I’m Kyle McCormick, a rising sophomore at Worcester Polytechnic Institute, and I just finished an 11-week summer internship on edX’s Mobile team. During my time on the team, I focused primarily on performance-related backend work. In this post, I’m going to be talking about one of the two projects on which I spent the most time.

Course Metadata Caching

One of the first issues I took on was to figure out why calls to our team’s User Course Enrollment API endpoint, which is used to display the main screen in our mobile app, was taking over a second to respond. The endpoint simply returns a list of courses in which a user is enrolled, along with some basic course metadata (name, university, start date, etc.), so it was surprising that it was taking more than a few hundred milliseconds. I started my investigation by walking through the code that computed the enrollment list, using pyinstrument to do profiling.

One of the first things that I noticed was that for each course enrollment, metadata for the course was being loaded from MongoDB three separate times (twice in calls to enrollment.course and once during serialization) and it was not being cached between calls to the endpoint. I had a suspicion that this was the cause of the endpoint’s performance problems, which I confirmed using NewRelic’s “X-Ray Tracing” tool. 

New Relic X-Ray Trace screenshot

As you can see from the trace shown above, the function modulestore/mixed.py.get_course, which loads courseware from MongoDB, was consuming 90% of the response time. This implied that there were two ways to optimize the endpoint: make get_course faster, or minimize the number of calls to it by caching the data returned by get_course. While the former is certainly something that needs to be done, it is a task that requires major changes to core platform code. Since a caching solution is simpler to implement – it’s just a layer over the get_course call –  I opted to pursue the latter solution.
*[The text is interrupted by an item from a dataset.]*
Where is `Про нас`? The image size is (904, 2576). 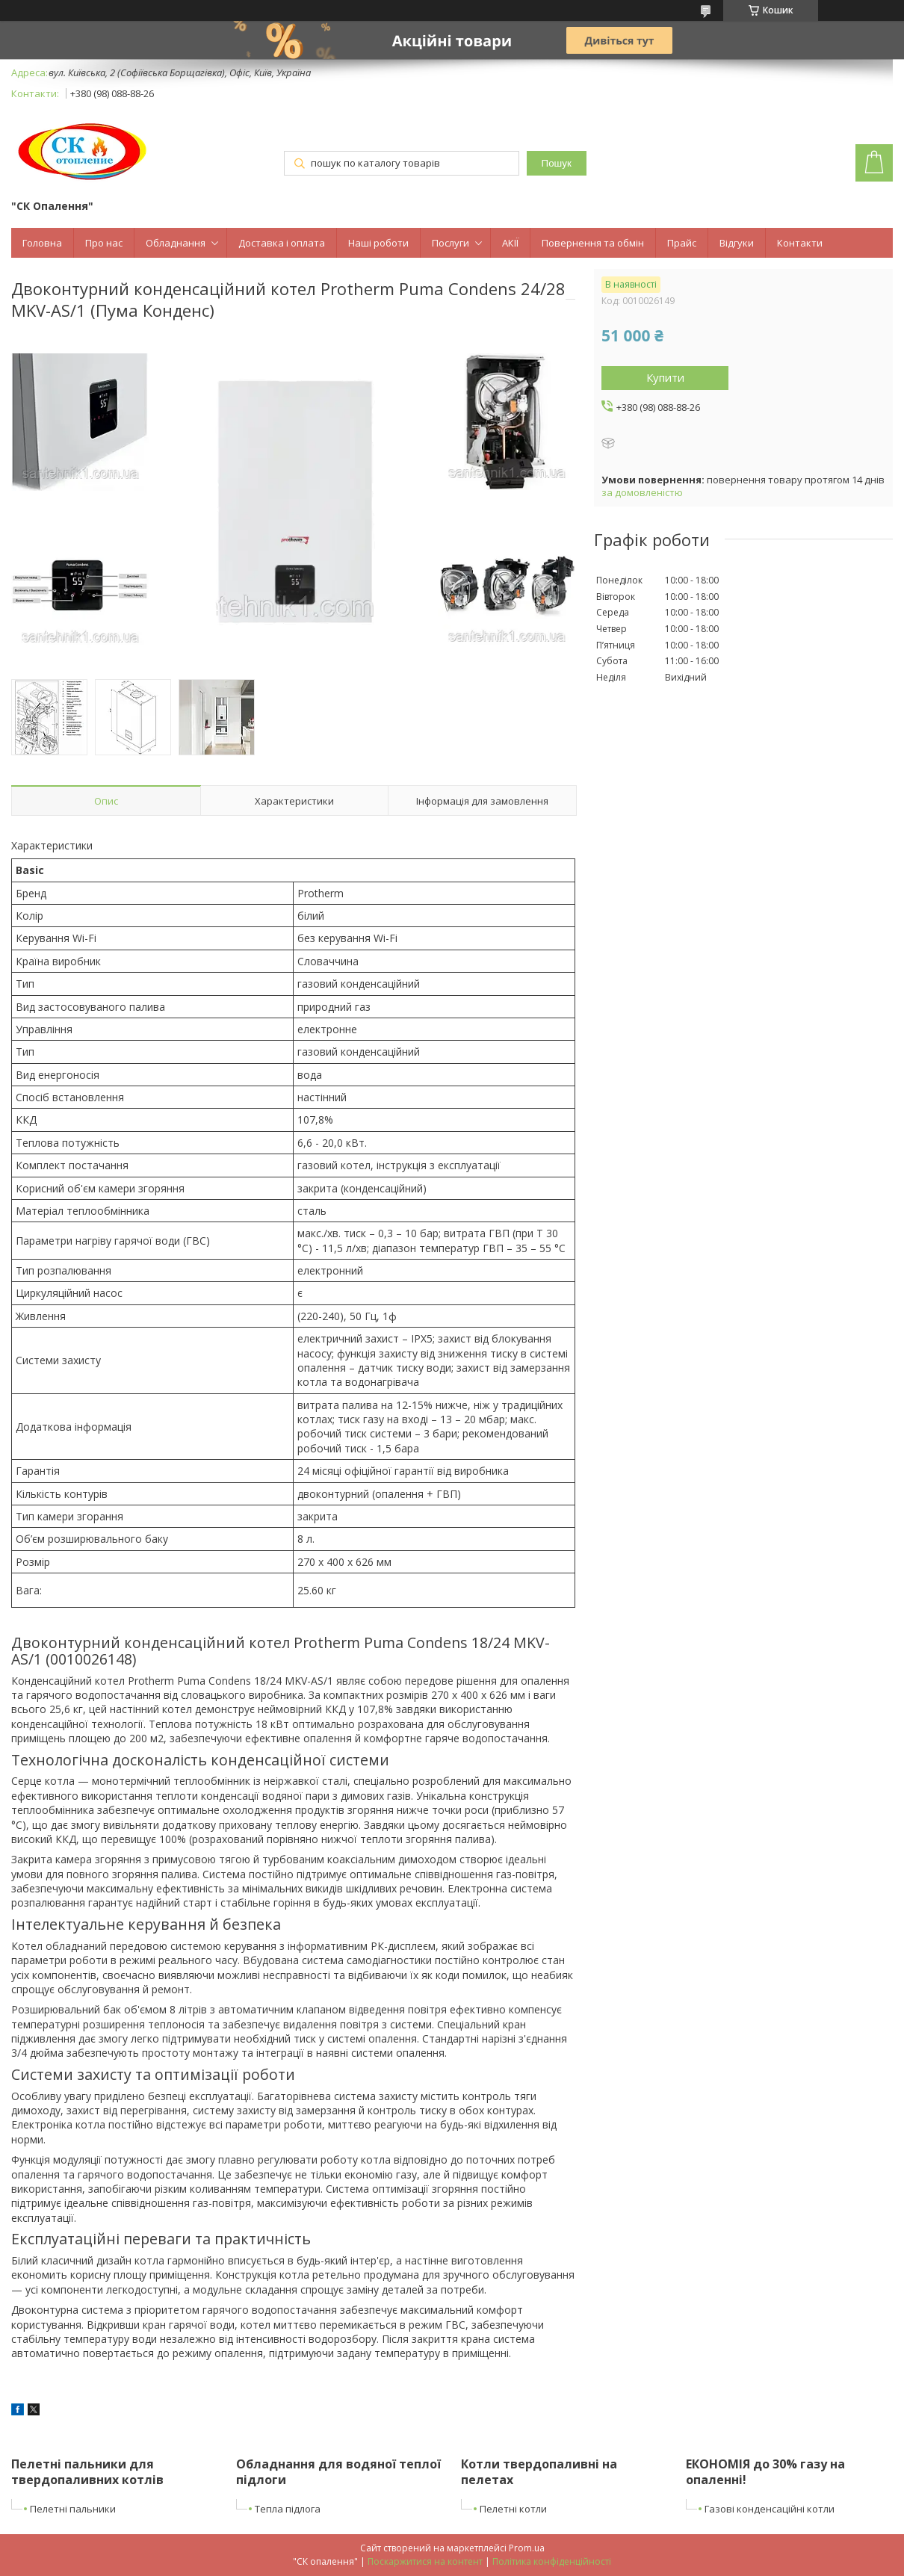 Про нас is located at coordinates (104, 243).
Additionally, because caching works between requests, it is an improvement that has benefits even if get_course is optimized. 
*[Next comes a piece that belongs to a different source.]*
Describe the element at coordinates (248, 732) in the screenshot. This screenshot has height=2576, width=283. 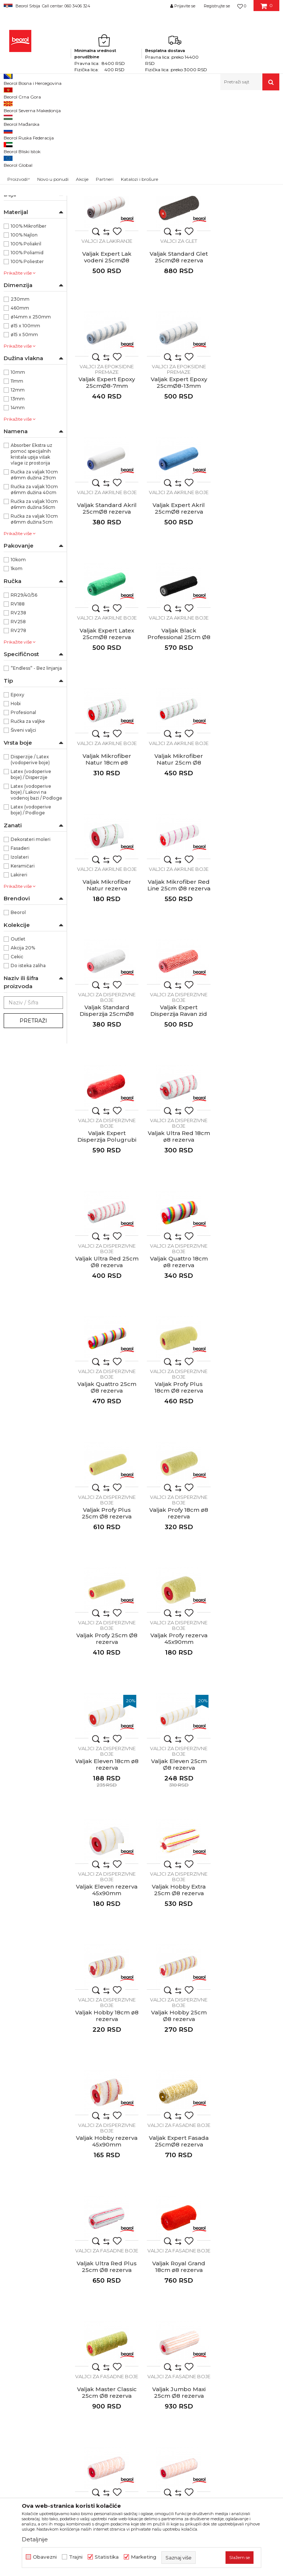 I see `Valjak Standard Disperzija 25cmØ8 rezerva` at that location.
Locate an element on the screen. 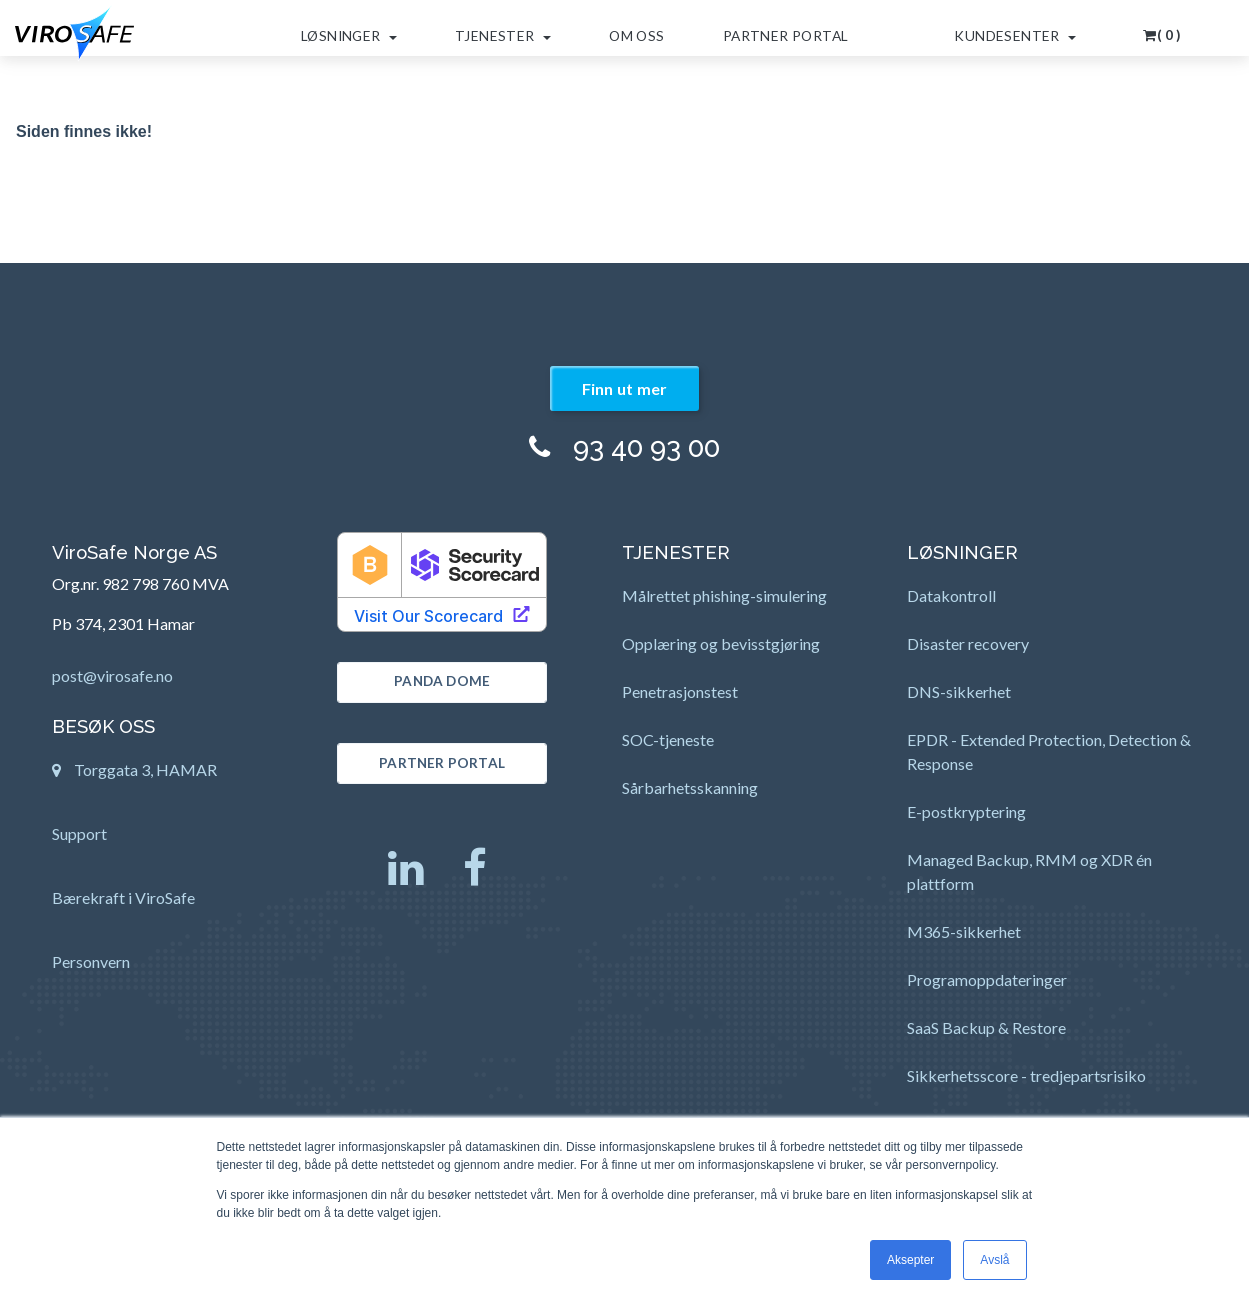  Torggata 3, HAMAR is located at coordinates (134, 775).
To cache a course’s metadata, I created a Django model called CourseOverview. The first time metadata for a course is requested, get_course is called, an instance of CourseOverview is created from its return value, and the instance is saved to MySQL. The next request for the course’s metadata will just load the CourseOverview instance, which requires only a single MySQL query (as opposed to the 1-4 MongoDB queries that are executed for each call to get_course). When a course is updated in edX Studio, the corresponding CourseOverview instance is cleared, which forces the next request to fetch the updated metadata by calling get_course again.
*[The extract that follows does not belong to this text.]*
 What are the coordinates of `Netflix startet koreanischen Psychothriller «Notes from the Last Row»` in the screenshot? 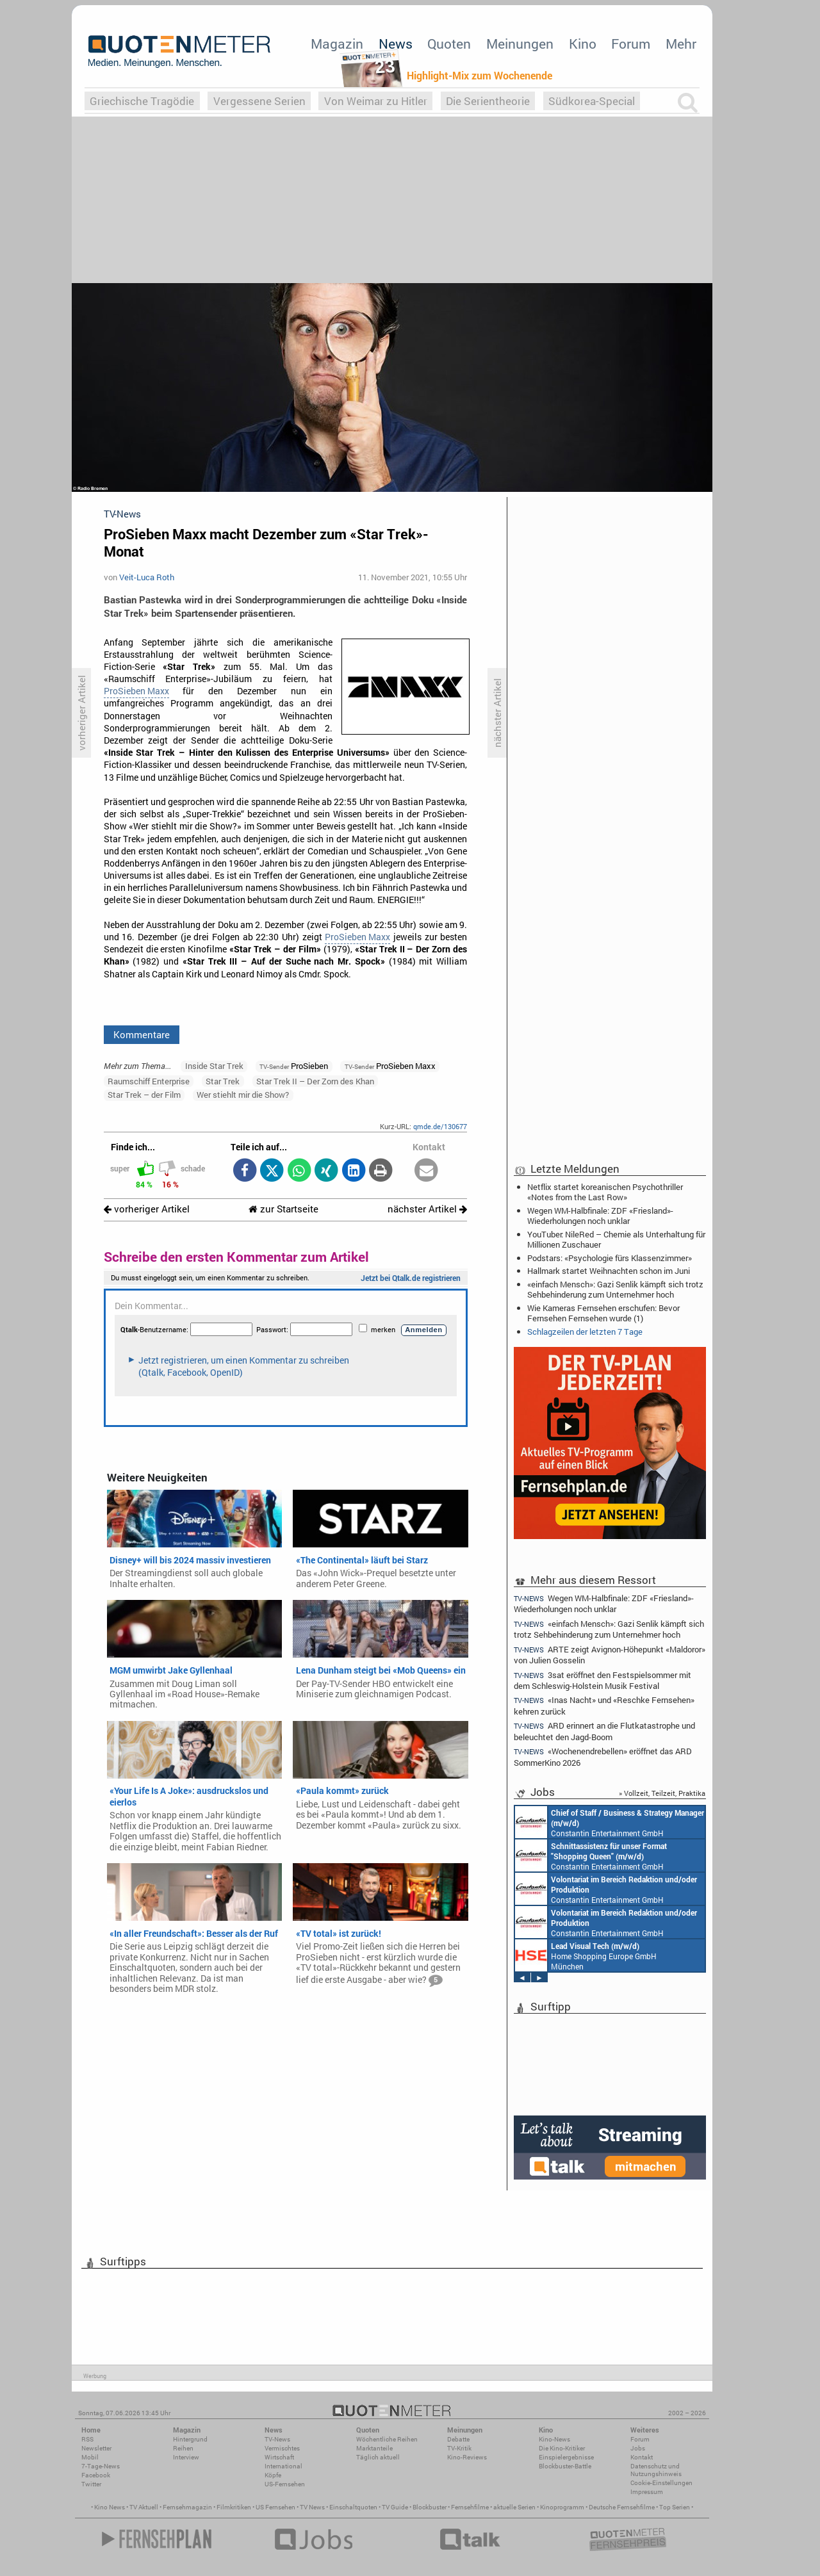 It's located at (605, 1192).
I updated the mobile User Course Enrollment API endpoint to use this caching system (PR #8484), and performed load testing using Locust.io to confirm that there was a performance improvement. By looking at production data on NewRelic around the time the updated code was released, the performance impact is strikingly apparent. 

NewRelic performance graph showing faster site response times

The above graph shows the average response time for the Mobile API’s UserCourseEnrollmentsList endpoint in milliseconds. The endpoint was updated to use the metadata caching on July 1st. The average response time dropped from ~1100 ms to ~110 ms.

Additional Applications of Caching

Because it requires a similar set of metadata, I also updated the web student dashboard to use the metadata caching system (PR #8642), which resulted in a less-dramatic but still significant response time reduction. 

NewRelic performance graph showing faster site response times

The above graph shows the average response time for the web-based edX student dashboard in milliseconds. The dashboard was updated to use metadata caching on July 17th. The average response time dropped from between 600-800 ms to ~250 ms.

In addition to these two use cases, the caching system can be taken advantage of in any scenario where basic, user-agnostic course metadata is required. For example, another edX employee recently updated our general Enrollment API to use CourseOverviews instead of calling get_course (PR #8927), resulting in a 10x decrease in the 95th percentile response time for the EnrollmentListView endpoint.

Conclusion

As my fellow intern Ben mentioned in his blog post, the edX internship program really shines in how it embeds its interns into real software engineering teams, treating them like full-time employees and giving them impactful projects to work on. Having never before worked on a project of this scale and number of contributors, I learned an incredible amount. Although my tenure here has come to an end, I hope to stay involved in the awesome Open edX community. Finally, I’d like to thank Nimisha, Chris, Kishore, Adam, Dave, and the rest of the edX team for an incomparable internship experience!